> [What you have to do] Word for word, copy the data that follows and skip its pictures.

Saved data entries
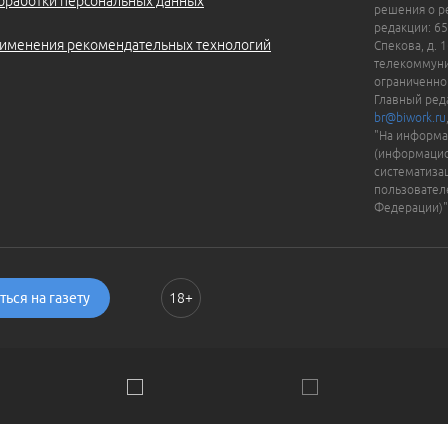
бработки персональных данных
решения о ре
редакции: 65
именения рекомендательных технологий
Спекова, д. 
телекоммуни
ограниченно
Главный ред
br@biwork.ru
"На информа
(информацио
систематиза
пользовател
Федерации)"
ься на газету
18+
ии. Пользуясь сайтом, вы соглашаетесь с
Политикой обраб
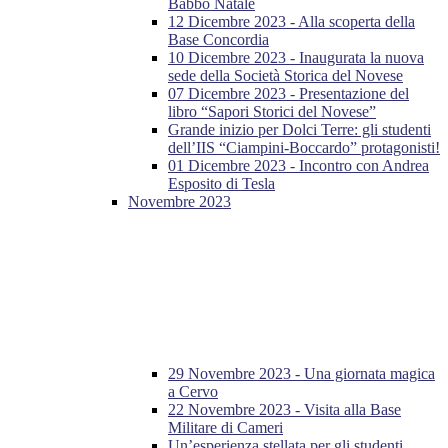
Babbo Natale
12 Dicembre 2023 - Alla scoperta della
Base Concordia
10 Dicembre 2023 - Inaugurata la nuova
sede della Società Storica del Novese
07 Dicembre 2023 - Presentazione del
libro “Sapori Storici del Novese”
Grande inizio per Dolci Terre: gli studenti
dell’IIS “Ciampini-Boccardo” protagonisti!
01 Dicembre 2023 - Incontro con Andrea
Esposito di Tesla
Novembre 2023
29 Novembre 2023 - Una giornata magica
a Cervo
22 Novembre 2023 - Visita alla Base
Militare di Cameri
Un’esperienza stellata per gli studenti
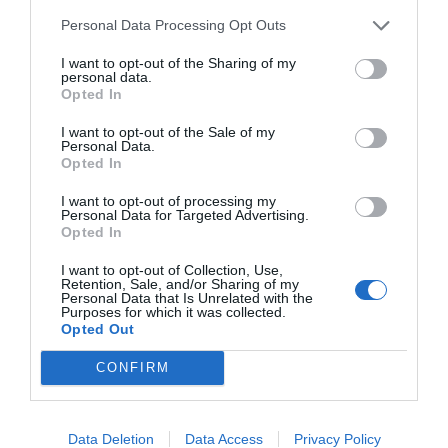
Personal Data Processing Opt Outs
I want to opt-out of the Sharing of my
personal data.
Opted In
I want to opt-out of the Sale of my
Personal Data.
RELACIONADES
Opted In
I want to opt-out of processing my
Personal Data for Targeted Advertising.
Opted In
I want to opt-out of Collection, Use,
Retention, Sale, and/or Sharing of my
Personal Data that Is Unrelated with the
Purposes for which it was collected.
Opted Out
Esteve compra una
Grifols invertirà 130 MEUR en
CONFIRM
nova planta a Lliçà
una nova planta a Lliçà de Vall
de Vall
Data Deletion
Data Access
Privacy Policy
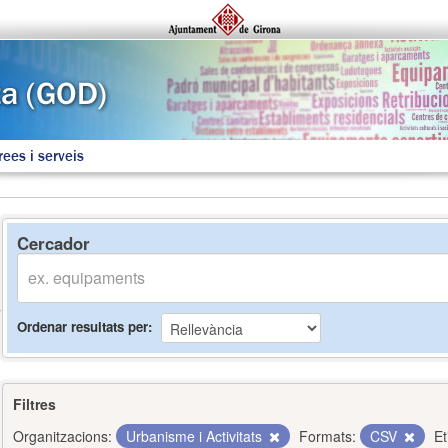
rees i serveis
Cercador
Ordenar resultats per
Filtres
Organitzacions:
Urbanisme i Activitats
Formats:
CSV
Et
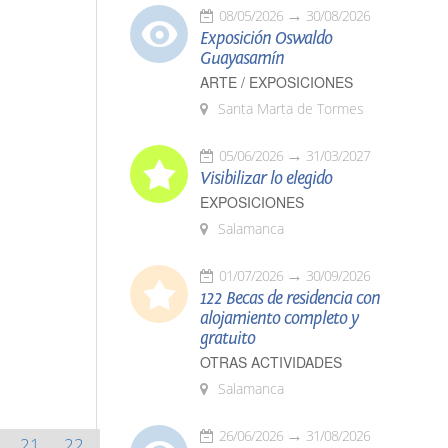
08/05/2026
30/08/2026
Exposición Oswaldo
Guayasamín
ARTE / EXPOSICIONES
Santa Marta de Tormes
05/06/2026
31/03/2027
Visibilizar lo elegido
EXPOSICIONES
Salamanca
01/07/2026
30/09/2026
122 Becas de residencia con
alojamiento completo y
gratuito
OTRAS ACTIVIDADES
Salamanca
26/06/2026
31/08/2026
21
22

> [Answer to this task]
бработки персональных данных
решения о ре
редакции: 65
именения рекомендательных технологий
Спекова, д. 
телекоммуни
ограниченно
Главный ред
br@biwork.ru
"На информа
(информацио
систематиза
пользовател
Федерации)"
ься на газету
18+
ии. Пользуясь сайтом, вы соглашаетесь с
Политикой обраб
Babbo Natale
12 Dicembre 2023 - Alla scoperta della
Base Concordia
10 Dicembre 2023 - Inaugurata la nuova
sede della Società Storica del Novese
07 Dicembre 2023 - Presentazione del
libro “Sapori Storici del Novese”
Grande inizio per Dolci Terre: gli studenti
dell’IIS “Ciampini-Boccardo” protagonisti!
01 Dicembre 2023 - Incontro con Andrea
Esposito di Tesla
Novembre 2023
29 Novembre 2023 - Una giornata magica
a Cervo
22 Novembre 2023 - Visita alla Base
Militare di Cameri
Un’esperienza stellata per gli studenti
Personal Data Processing Opt Outs
I want to opt-out of the Sharing of my
personal data.
Opted In
I want to opt-out of the Sale of my
Personal Data.
RELACIONADES
Opted In
I want to opt-out of processing my
Personal Data for Targeted Advertising.
Opted In
I want to opt-out of Collection, Use,
Retention, Sale, and/or Sharing of my
Personal Data that Is Unrelated with the
Purposes for which it was collected.
Opted Out
Esteve compra una
Grifols invertirà 130 MEUR en
CONFIRM
nova planta a Lliçà
una nova planta a Lliçà de Vall
de Vall
Data Deletion
Data Access
Privacy Policy
rees i serveis
Cercador
Ordenar resultats per
Filtres
Organitzacions:
Urbanisme i Activitats
Formats:
CSV
Et
08/05/2026
30/08/2026
Exposición Oswaldo
Guayasamín
ARTE / EXPOSICIONES
Santa Marta de Tormes
05/06/2026
31/03/2027
Visibilizar lo elegido
EXPOSICIONES
Salamanca
01/07/2026
30/09/2026
122 Becas de residencia con
alojamiento completo y
gratuito
OTRAS ACTIVIDADES
Salamanca
26/06/2026
31/08/2026
21
22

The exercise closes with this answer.